Exclude the pictures, then quote exactly the lines from the one holding "gayskayanov.ru, охраняются в соответствии с" through the last line of the records.

Start of Data for this exercise

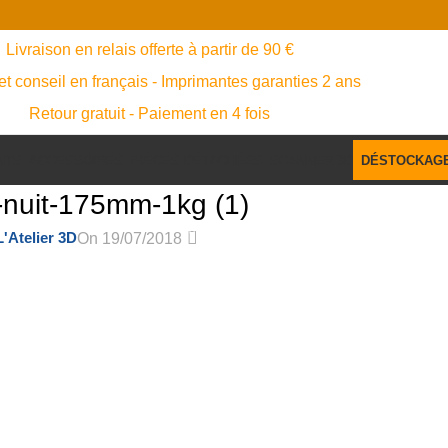
Livraison en relais offerte à partir de 90 €
et conseil en français - Imprimantes garanties 2 ans
Retour gratuit - Paiement en 4 fois
NTS
ACCESSOIRES
PIÈCES DÉTACHÉES
SCANNER 3D
DÉSTOCKAG
u-nuit-175mm-1kg (1)
0
L'Atelier 3D
On 19/07/2018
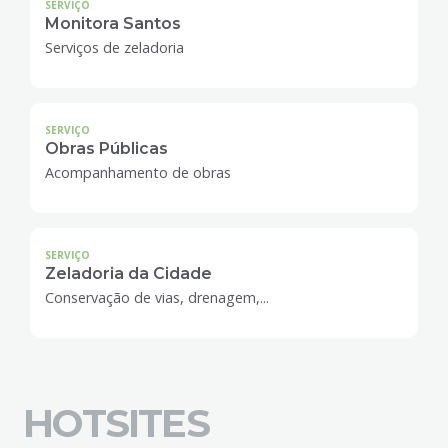
SERVIÇO
Monitora Santos
Serviços de zeladoria
SERVIÇO
Obras Públicas
Acompanhamento de obras
SERVIÇO
Zeladoria da Cidade
Conservação de vias, drenagem,...
HOTSITES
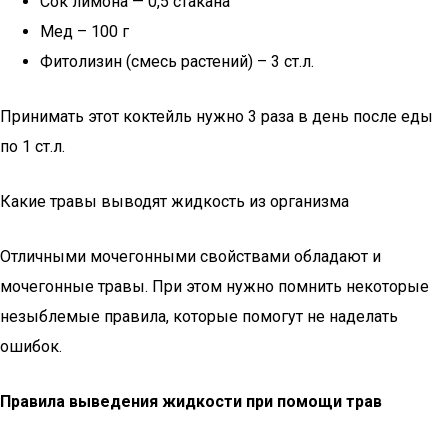
Сок лимона — 0,5 стакана
Мед – 100 г
Фитолизин (смесь растений) – 3 ст.л.
Принимать этот коктейль нужно 3 раза в день после еды
по 1 ст.л.
Какие травы выводят жидкость из организма
Отличными мочегонными свойствами обладают и
мочегонные травы. При этом нужно помнить некоторые
незыблемые правила, которые помогут не наделать
ошибок.
Правила выведения жидкости при помощи трав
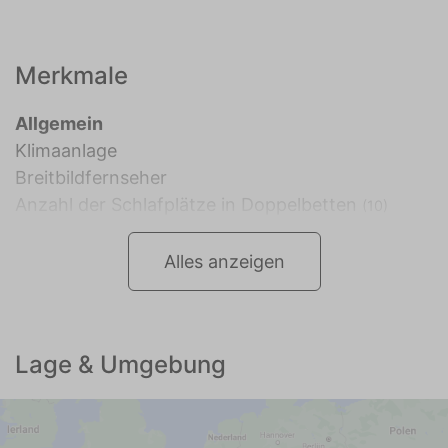
Merkmale
Allgemein
Klimaanlage
Breitbildfernseher
Anzahl der Schlafplätze in Doppelbetten
(10)
Alles anzeigen
Lage & Umgebung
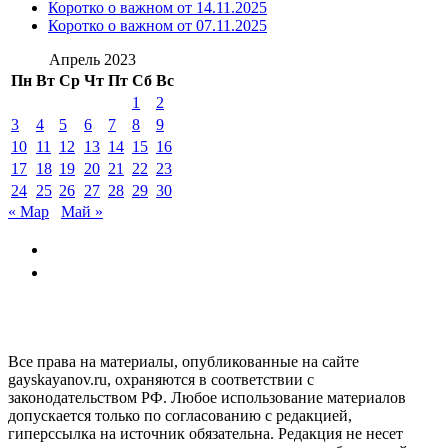
Коротко о важном от 14.11.2025
Коротко о важном от 07.11.2025
Апрель 2023
Пн
Вт
Ср
Чт
Пт
Сб
Вс
1
2
3
4
5
6
7
8
9
10
11
12
13
14
15
16
17
18
19
20
21
22
23
24
25
26
27
28
29
30
« Мар
Май »
GAYSKAYANOV.RU
Все права на материалы, опубликованные на сайте
gayskayanov.ru, охраняются в соответствии с
законодательством РФ. Любое использование материалов
допускается только по согласованию с редакцией,
гиперссылка на источник обязательна. Редакция не несет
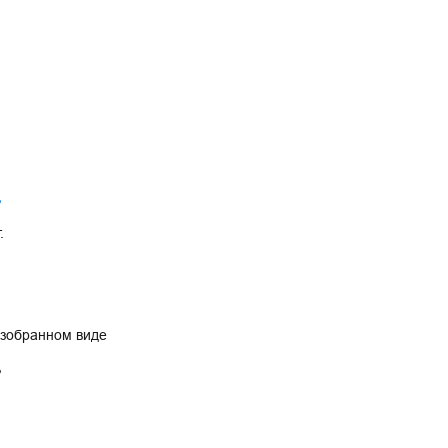
ь
.
азобранном виде
ь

End of Data for this exercise

→ **Solution for this problem**:
gayskayanov.ru, охраняются в соответствии с
законодательством РФ. Любое использование материалов
допускается только по согласованию с редакцией,
гиперссылка на источник обязательна. Редакция не несет
ь
.
азобранном виде
ь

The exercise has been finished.